Ahuva felt gratified that she’d come so far in just four months. Relapse is part of the process, I reminded her, and with her type-A rigidity, she’d have to accept progress and not perfection. She had the tools to guide her journey of growth and self-acceptance. As I walked her out the door, I could not help but notice how Ahuva carried herself proudly, head high, into the inky black night.
Negative Thinking
Ask yourself these questions to challenge your negative thoughts or self-talk:
- Am I falling into a thinking trap, e.g. catastrophizing or overestimating danger?
- What’s the evidence that this thought is true? What’s the evidence that this it is not true?
- Have I confused a thought with a fact?
- What would I tell a friend if he/she had the same thought?
- What would a friend say about my thought?
- Am I 100% sure that __________will happen?
- How many times has _________happened before?
- Is _________ so important that my future depends on it?

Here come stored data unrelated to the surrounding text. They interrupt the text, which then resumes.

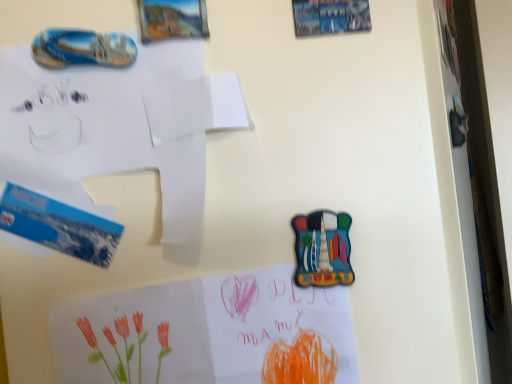 Question: Looking at the image, does white paper at upper left, placed as the 1th paper when sorted from top to bottom, seem bigger or smaller compared to watercolor paper at lower center, which ranks as the second paper in top-to-bottom order?

Choices:
 (A) big
 (B) small

Answer: (A)

Question: From their relative heights in the image, would you say white paper at upper left, which appears as the 2th paper when ordered from the bottom, is taller or shorter than watercolor paper at lower center, which ranks as the second paper in top-to-bottom order?

Choices:
 (A) short
 (B) tall

Answer: (A)

Question: Do you think white paper at upper left, placed as the 1th paper when sorted from top to bottom, is within watercolor paper at lower center, which ranks as the second paper in top-to-bottom order, or outside of it?

Choices:
 (A) outside
 (B) inside

Answer: (A)

Question: Considering their positions, is watercolor paper at lower center, the 1th paper when ordered from bottom to top, located in front of or behind white paper at upper left, which appears as the 2th paper when ordered from the bottom?

Choices:
 (A) behind
 (B) front

Answer: (A)

Question: In terms of width, does watercolor paper at lower center, which ranks as the second paper in top-to-bottom order, look wider or thinner when compared to white paper at upper left, placed as the 1th paper when sorted from top to bottom?

Choices:
 (A) thin
 (B) wide

Answer: (A)

Question: Would you say watercolor paper at lower center, which ranks as the second paper in top-to-bottom order, is to the left or to the right of white paper at upper left, which appears as the 2th paper when ordered from the bottom, in the picture?

Choices:
 (A) right
 (B) left

Answer: (A)

Question: Based on their sizes in the image, would you say watercolor paper at lower center, the 1th paper when ordered from bottom to top, is bigger or smaller than white paper at upper left, placed as the 1th paper when sorted from top to bottom?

- What’s the worst that could happen?
- If it did happen, what could I do to cope?
- Is my judgment based on the way I feel instead of facts?
- Am I confusing “possibility” with “certainty”? It may be possible, but is it likely?
- Is this a hassle or a horror?
Breathe to Calmness
Why is Calm Breathing Important?
- When people feel anxious, they tend to “overbreathe” — taking quick, shallow breaths or even hyperventilating.
- “Overbreathing” can make you feel even more anxious (e.g., due to a racing heart, dizziness, or headaches).
- Calm breathing is a great portable tool to combat anxiety. It does require practice.
The purpose of calm breathing is not to avoid anxiety, but to help you “ride out” the feelings.
Calm breathing involves taking smooth, slow, and regular breaths. Sitting upright is usually better than lying down or slouching, because it can increase lung capacity for air. Take the weight off your shoulders by supporting your arms on a chair or in your lap.
1) Take a slow breath in through the nose, breathing into your lower belly (for about four seconds).
2) Hold for one to two seconds.
3) Exhale slowly through the mouth (for about four seconds).
4) Wait a few seconds before taking another breath.
About six to eight breathing cycles per minute is often helpful to decrease anxiety, but find your own comfortable breathing rhythm. These cycles regulate the amount of oxygen you take in so you avoid the fainting, tingling, and giddy sensations sometimes associated with “overbreathing.”
HINT: Breathe from your diaphragm or abdomen.
Your shoulders and chest should be fairly relaxed and still. If this is challenging, first try this exercise lying on the floor with one hand on your heart, the other on your abdomen. Watch the hand on your abdomen rise as you fill your lungs with air, expanding your chest. (The hand over your heart should barely move.)
Abby Delouya maintains a private practice and is employed as an adolescent and addictions counselor in schools in Montreal.
Disclaimer: This article is for psycho-educational purposes only, not diagnostic purposes, and does not serve as a replacement for individual therapy.